→ **WHAT THIS TASK INVOLVES**:
Copy all lines in the material holding the string "metrų".

→ **PROVIDED DATA**:
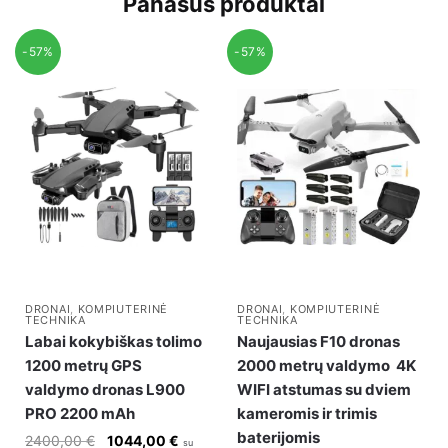
Panašūs produktai
-57%
-57%
DRONAI
,
KOMPIUTERINĖ
DRONAI
,
KOMPIUTERINĖ
TECHNIKA
TECHNIKA
Labai kokybiškas tolimo
Naujausias F10 dronas
1200 metrų GPS
2000 metrų valdymo 4K
valdymo dronas L900
WIFI atstumas su dviem
PRO 2200 mAh
kameromis ir trimis
baterijomis
Original
Current
2400,00
€
1044,00
€
su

→ **WRITTEN RESPONSE**:
1200 metrų GPS
2000 metrų valdymo 4K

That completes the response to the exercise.